EXERCISE REQUIREMENTS
Below are the entries; transcribe them exactly and drop every picture.

DATA FOR THIS TASK
-------------------------
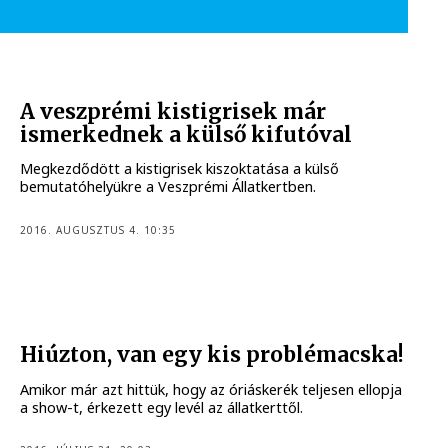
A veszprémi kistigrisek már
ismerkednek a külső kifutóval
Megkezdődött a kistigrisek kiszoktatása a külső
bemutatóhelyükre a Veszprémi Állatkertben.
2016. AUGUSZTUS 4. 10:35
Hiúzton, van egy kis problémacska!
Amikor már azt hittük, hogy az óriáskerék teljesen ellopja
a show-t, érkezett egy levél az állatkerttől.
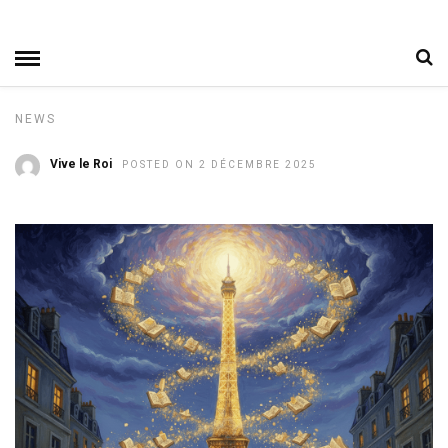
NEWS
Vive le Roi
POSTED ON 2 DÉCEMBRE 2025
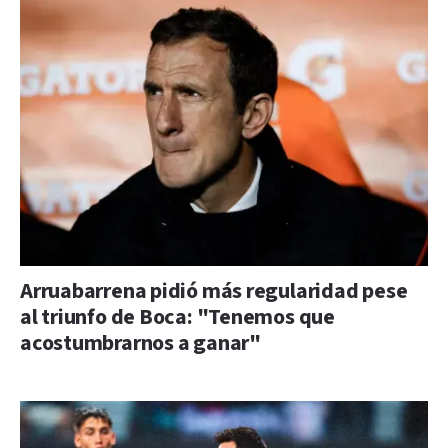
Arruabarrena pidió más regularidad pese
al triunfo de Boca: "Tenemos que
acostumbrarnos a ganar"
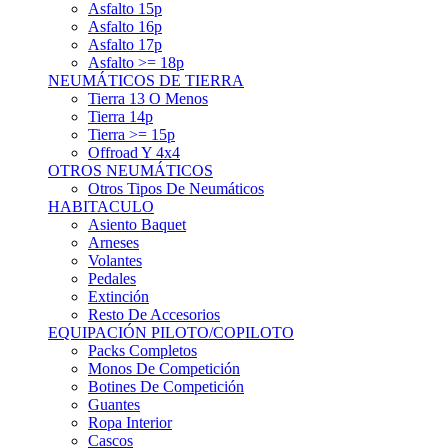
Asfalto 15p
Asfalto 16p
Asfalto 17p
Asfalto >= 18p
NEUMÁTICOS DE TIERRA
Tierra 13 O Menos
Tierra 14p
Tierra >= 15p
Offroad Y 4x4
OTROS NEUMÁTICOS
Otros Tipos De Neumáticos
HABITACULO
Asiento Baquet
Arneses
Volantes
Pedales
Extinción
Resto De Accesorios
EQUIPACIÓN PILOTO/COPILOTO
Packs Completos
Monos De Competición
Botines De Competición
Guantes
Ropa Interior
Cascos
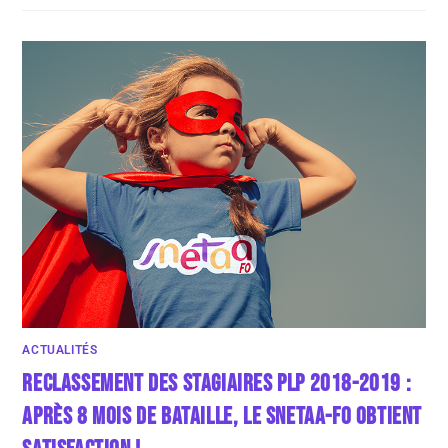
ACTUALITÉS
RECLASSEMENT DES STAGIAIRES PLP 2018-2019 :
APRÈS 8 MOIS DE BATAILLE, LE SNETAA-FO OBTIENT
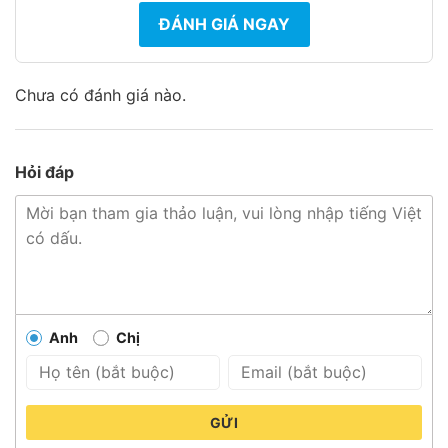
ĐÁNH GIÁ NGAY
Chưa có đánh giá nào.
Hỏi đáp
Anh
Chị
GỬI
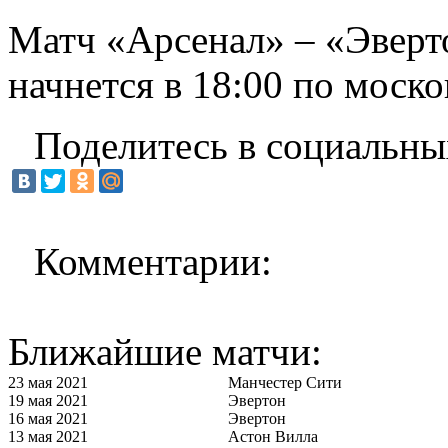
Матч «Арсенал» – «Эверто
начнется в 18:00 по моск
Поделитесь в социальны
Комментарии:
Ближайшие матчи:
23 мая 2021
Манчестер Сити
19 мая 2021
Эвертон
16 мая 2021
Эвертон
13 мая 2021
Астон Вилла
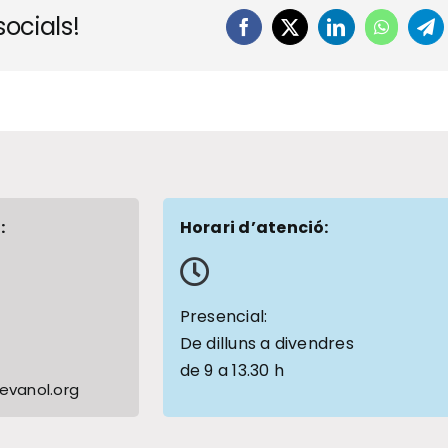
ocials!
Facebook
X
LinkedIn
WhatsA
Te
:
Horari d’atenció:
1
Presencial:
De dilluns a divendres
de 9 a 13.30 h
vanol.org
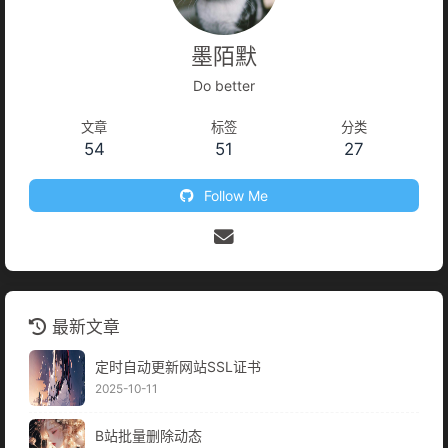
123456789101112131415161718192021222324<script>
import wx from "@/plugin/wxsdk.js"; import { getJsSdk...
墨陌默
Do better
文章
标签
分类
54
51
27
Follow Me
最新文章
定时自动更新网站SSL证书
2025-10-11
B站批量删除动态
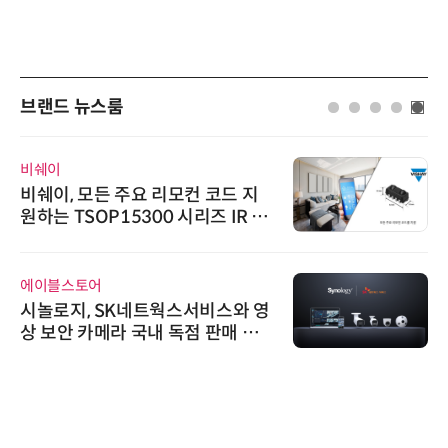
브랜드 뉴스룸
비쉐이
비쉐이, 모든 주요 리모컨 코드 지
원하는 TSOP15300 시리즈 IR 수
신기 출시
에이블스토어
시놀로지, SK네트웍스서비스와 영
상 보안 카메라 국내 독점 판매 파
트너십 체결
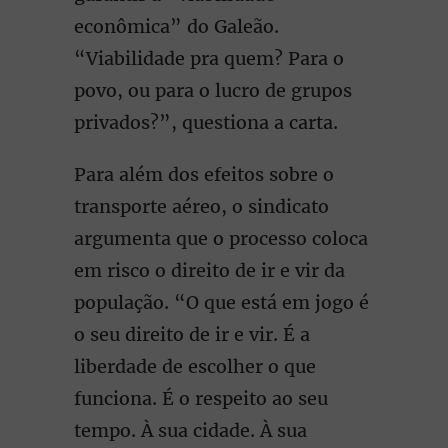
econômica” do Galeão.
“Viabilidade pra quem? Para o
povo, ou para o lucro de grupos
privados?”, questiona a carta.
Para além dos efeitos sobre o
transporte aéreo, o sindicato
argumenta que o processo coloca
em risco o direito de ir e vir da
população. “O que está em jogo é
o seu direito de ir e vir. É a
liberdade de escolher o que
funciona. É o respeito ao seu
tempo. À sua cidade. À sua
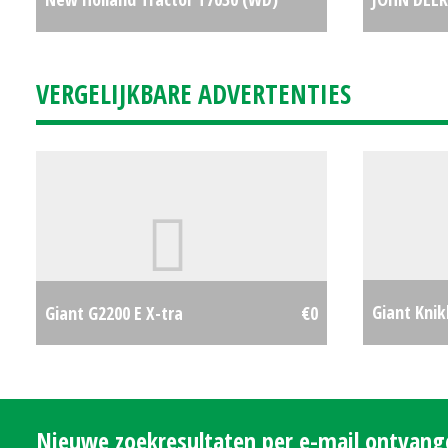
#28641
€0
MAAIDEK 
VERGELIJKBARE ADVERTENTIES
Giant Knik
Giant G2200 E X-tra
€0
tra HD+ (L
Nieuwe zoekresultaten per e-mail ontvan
-------------------------
RESULT BELOW
A veszprémi kistigrisek már
ismerkednek a külső kifutóval
Megkezdődött a kistigrisek kiszoktatása a külső
bemutatóhelyükre a Veszprémi Állatkertben.
2016. AUGUSZTUS 4. 10:35
Hiúzton, van egy kis problémacska!
Amikor már azt hittük, hogy az óriáskerék teljesen ellopja
a show-t, érkezett egy levél az állatkerttől.
NEWS
Vive le Roi
POSTED ON 2 DÉCEMBRE 2025
Arruabarrena pidió más regularidad pese
al triunfo de Boca: "Tenemos que
acostumbrarnos a ganar"
Asfalto 15p
Asfalto 16p
Asfalto 17p
Asfalto >= 18p
NEUMÁTICOS DE TIERRA
Tierra 13 O Menos
Tierra 14p
Tierra >= 15p
Offroad Y 4x4
OTROS NEUMÁTICOS
Otros Tipos De Neumáticos
HABITACULO
Asiento Baquet
Arneses
Volantes
Pedales
Extinción
Resto De Accesorios
EQUIPACIÓN PILOTO/COPILOTO
Packs Completos
Monos De Competición
Botines De Competición
Guantes
Ropa Interior
Cascos
ACTUALITÉS
RECLASSEMENT DES STAGIAIRES PLP 2018-2019 :
APRÈS 8 MOIS DE BATAILLE, LE SNETAA-FO OBTIENT
ĐÁNH GIÁ NGAY
Chưa có đánh giá nào.
Hỏi đáp
Anh
Chị
GỬI
Матч «Арсенал» – «Эверто
начнется в 18:00 по моск
Поделитесь в социальны
Комментарии:
Ближайшие матчи:
23 мая 2021
Манчестер Сити
19 мая 2021
Эвертон
16 мая 2021
Эвертон
13 мая 2021
Астон Вилла
ocials!
Facebook
X
LinkedIn
WhatsA
Te
:
Horari d’atenció:
1
Presencial:
De dilluns a divendres
de 9 a 13.30 h
vanol.org
123456789101112131415161718192021222324<script>
import wx from "@/plugin/wxsdk.js"; import { getJsSdk...
墨陌默
Do better
文章
标签
分类
54
51
27
Follow Me
最新文章
定时自动更新网站SSL证书
2025-10-11
B站批量删除动态
브랜드 뉴스룸
비쉐이
비쉐이, 모든 주요 리모컨 코드 지
원하는 TSOP15300 시리즈 IR 수
신기 출시
에이블스토어
시놀로지, SK네트웍스서비스와 영
상 보안 카메라 국내 독점 판매 파
트너십 체결
econômica” do Galeão.
“Viabilidade pra quem? Para o
povo, ou para o lucro de grupos
privados?”, questiona a carta.
Para além dos efeitos sobre o
transporte aéreo, o sindicato
argumenta que o processo coloca
em risco o direito de ir e vir da
população. “O que está em jogo é
o seu direito de ir e vir. É a
liberdade de escolher o que
funciona. É o respeito ao seu
tempo. À sua cidade. À sua
#28641
€0
MAAIDEK 
VERGELIJKBARE ADVERTENTIES
Giant Knik
Giant G2200 E X-tra
€0
tra HD+ (L
Nieuwe zoekresultaten per e-mail ontvan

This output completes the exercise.